Prostate cancer (PCa) is the most commonly diagnosed malignancy in men and the second leading cause of cancer-related deaths in the USA [1]. Although the advent of PSA screening has led to an increase in the number of diagnoses for early intervention, PSA testing does not appear to decrease PCa mortality and some patients still experience disease progression after receiving primary treatment [2]. Currently, the standard systemic treatment for advanced PCa is based on androgen deprivation (LHRH agonists, often in combination with oral anti-androgens) to which tumors initially respond but eventually become castrate resistant by acquiring changes that include androgen-receptor overexpression and up-regulation of enzymes involved in androgen biosynthesis, which result in reactivation of the receptor. Based on the new understanding of these resistance mechanisms and androgen biosynthesis pathways, new anti-androgens and androgen-depleting agents have been developed (including enzalutamide and abiraterone acetate), hopefully increasing efficacy in advanced cancers [3]. Men with metastatic castration-resistant PCa (CRPC) have a median survival of less than 2 years [4]. Currently, there is no standard therapeutic modality for this fatal stage of PCa. Broad-band chemotherapeutic drugs are commonly used as a last resort; the taxane-derivative docetaxel is the only US Food and Drug administration (FDA)-approved treatment for use, showing a survival benefit, although several others are approved for palliative indications [5, 6]. Unfortunately, tumors often develop resistance to taxanes [6]. Thus, alternative therapeutic strategies are urgently sought.

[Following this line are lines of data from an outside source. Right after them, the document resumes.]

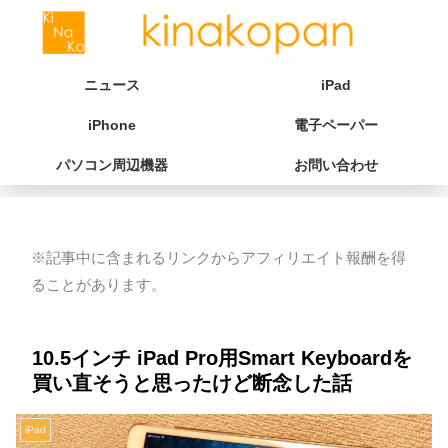
ニュース
iPad
iPhone
電子ペーパー
パソコン周辺機器
お問い合わせ
※記事中に含まれるリンクからアフィリエイト報酬を得
ることがあります。
10.5インチ iPad Pro用Smart Keyboardを
買い直そうと思ったけど断念した話
iPad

In the 1920s, the German biochemist Otto Warburg made the first observation that cancer cells undergo a metabolic reprogramming by increasing the uptake of glucose and converting it to lactate using glycolysis, even in the presence of normoxic conditions (a phenomenon called Warburg effect or aerobic glycolysis) [7]. Despite being a less efficient mechanism of ATP production, aerobic glycolysis proved to be the core cellular metabolism to provide cancer cells with building blocks for macromolecule synthesis, such as carbohydrates, proteins, lipids, and nucleic acids to support their accelerated proliferative rate [8]. After one century, the importance of metabolic reprogramming in cancer has been re-discovered and in the last decade the use of new molecular tools allowed unraveling the numerous connections between oncogenic pathways and metabolic activities. Indeed, the identification of metabolic weaknesses of cancer cells has led to new strategies for treating cancer. PCa presents very unique metabolic features, since primary tumors do not show the classical “glycolytic switch” as the majority of other solid tumors, and so are not efficiently detectable with FDG-PET, a technique successfully used in oncology for non-invasive diagnosis, staging and treatment follow-up. However, an aberrant increase in de novo lipogenesis, directly coupled with glucose and glutamine metabolisms, is observed at early stages of the disease, significantly associated with tumor progression, worse prognosis, and shorter survival [9–12]. Moreover, lipid deregulation, due to systemic metabolic diseases (including obesity, metabolic syndrome, diabetes) or specific diet behaviors has been linked to an increased risk of prostate cancer, but the mechanism for this relationship is still not fully understood [13]. Although the production of amino acids and nucleic acids is certainly an integral characteristic of the cancer anabolic reprogramming as well, here, we discuss the alterations of lipid metabolism in PCa, how oncogenic signaling, diet, and lifestyle regulate it, and finally how we can take advantage of this understanding to develop novel diagnostic tools and therapeutic strategies.

Role of lipids in cancer

Lipids contribute to several aspects of tumor biology due to the diversity of their biological roles (Figure 1). First, they function as building blocks for biological membranes to support the high proliferative rate of cancer cells. Several endogenously synthesized fatty acids (FAs) are esterified to phospholipids, which provide pivotal structural lipids, facilitate the formation of detergent-resistant membrane microdomains for signal transduction, intracellular trafficking, polarization, and migration required for cancer cells [9, 14]. The importance of membrane synthesis in cancer cells has been underscored by the observation that the expression and activity of choline kinase, an enzyme required for the synthesis of phosphatidylcholine and phosphatidylethanolamine (the major phospholipids found in cellular membranes) is increased in tumors from several tissues, including PCa, and correlates with poor prognosis [15, 16]. Choline kinase has oncogenic activity when overexpressed, suggesting that the synthesis of phospholipids is rate limiting for transformation [17, 18].

Figure 1. The role of lipids in PCa cells.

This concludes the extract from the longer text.